Untreated chronic maternal hypertension is also associated with adverse events in the fetus, infant, and mother. The use of angiotensin II receptor blockers is not recommended to treat chronic uncomplicated hypertension in pregnant women and should generally be avoided in women of reproductive potential (ACOG, 2013).

Patient Education

• Discuss specific use of drug and side effects with patient as it relates to treatment. (HCAHPS: During this hospital stay, were you given any medicine that you had not taken before? Before giving you any new medicine, how often did hospital staff tell you what the medicine was for? How often did hospital staff describe possible side effects in a way you could understand?)

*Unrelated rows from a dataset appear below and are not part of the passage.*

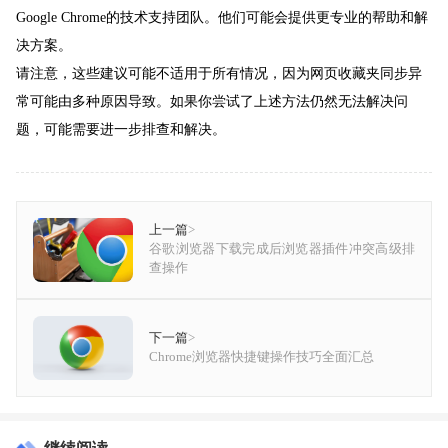
Google Chrome的技术支持团队。他们可能会提供更专业的帮助和解
决方案。
请注意，这些建议可能不适用于所有情况，因为网页收藏夹同步异
常可能由多种原因导致。如果你尝试了上述方法仍然无法解决问
题，可能需要进一步排查和解决。
上一篇
>
谷歌浏览器下载完成后浏览器插件冲突高级排
查操作
下一篇
>
Chrome浏览器快捷键操作技巧全面汇总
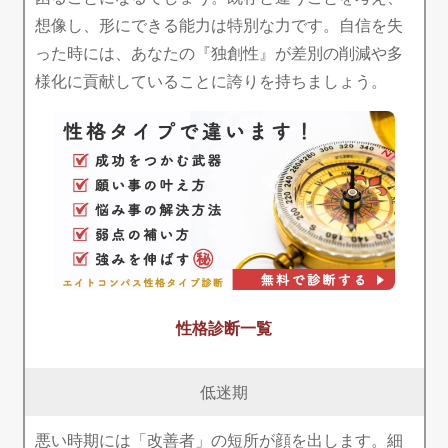
想像し、形にできる能力は特別な力です。自信を失
った時には、あなたの『独創性』が差別の削減や多
様化に貢献していることに誇りを持ちましょう。
性格診断一覧
低迷期
悪い時期には「改善者」の短所が顔を出します。細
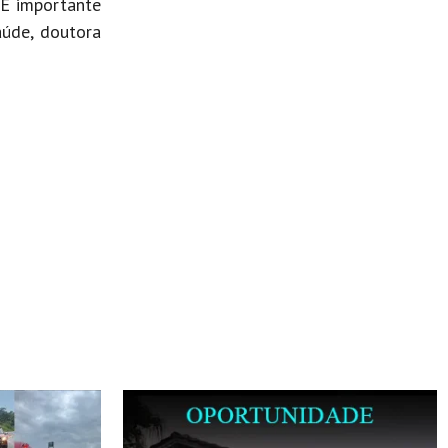
 É importante
aúde, doutora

• Patient may experience back pain, flu-like symptoms, pharyngitis, or rhinitis. Have patient report immediately to prescriber signs of kidney problems (urinary retention, hematuria, change in amount of urine passed, or weight gain), signs of high potassium (abnormal heartbeat, confusion, dizziness, passing out, weakness, shortness of breath, numbness or tingling feeling), severe dizziness, or passing out (HCAHPS).

• Educate patient about signs of a significant reaction (eg, wheezing; chest tightness; fever; itching; bad cough; blue skin color; seizures; or swelling of face, lips, tongue, or throat). Note: This is not a comprehensive list of all side effects. Patient should consult prescriber for additional questions.

Intended Use and Disclaimer: Should not be printed and given to patients. This information is intended to serve as a concise initial reference for healthcare professionals to use when discussing medications with a patient. You must ultimately rely on your own discretion, experience and judgment in diagnosing, treating and advising patients.